AA - 67
Aluminum Drainage Products Manual
|Publication Date:||1 January 1983|
Corrugated aluminum has proven a superior material for storm sewer, culvert, and other drainage pipe applications. Aluminum's wide-spread acceptance and use is based on direct comparison of engineering and economic factors with drainage pipe made of steel, concrete, and other materials. Extensive data were obtained from site inspection and evaluation of similar installations in comparable environments.
Given the longer projected service life in the majority of applications, installation cost savings alone are usually decisive for corrugated aluminum pipe. In many difficult soil or inaccessible site locations, particularly, corrugated aluminum drainage materials are virtually the "automatic choice."

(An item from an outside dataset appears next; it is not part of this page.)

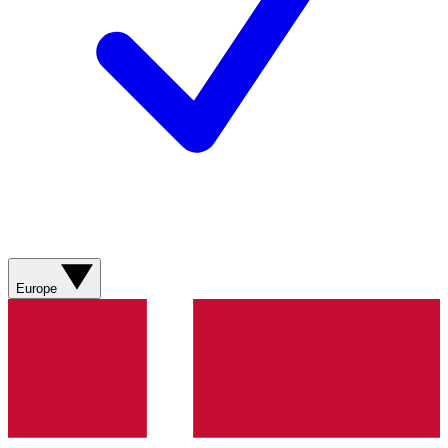
Europe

In fact, in-place cost savings are generally the rule and result from the fact that aluminum corrugated pipe weighs only about three per cent as much as concrete pipe. Longer pipe sections are common when aluminum is employed, speeding installation and reducing labor and handling equipment costs (see Fig. 1-1).

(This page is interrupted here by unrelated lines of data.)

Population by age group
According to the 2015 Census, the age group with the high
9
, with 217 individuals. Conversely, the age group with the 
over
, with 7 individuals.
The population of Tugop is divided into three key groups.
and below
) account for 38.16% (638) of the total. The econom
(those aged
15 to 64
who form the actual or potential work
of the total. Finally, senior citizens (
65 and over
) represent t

The excellent corrosion resistance and strength of aluminum alloys employed in corrugated drainage pipe and fittings have earned official state and federal specification acceptance of aluminum drainage materials.
Today, more than 100-million ft. of corrugated aluminum pipe are in service in the United States as culvert and storm sewers and a wide variety of other types of drainage structures. These corrugated aluminum systems drain all types of roadways, parks, airport landing strips and aprons, forest service access roads, and interstate highways, (see Fig. 1-2). Aluminum pipe is also being employed by municipalities for storm sewers, throughout the U. S. and in other parts of the world.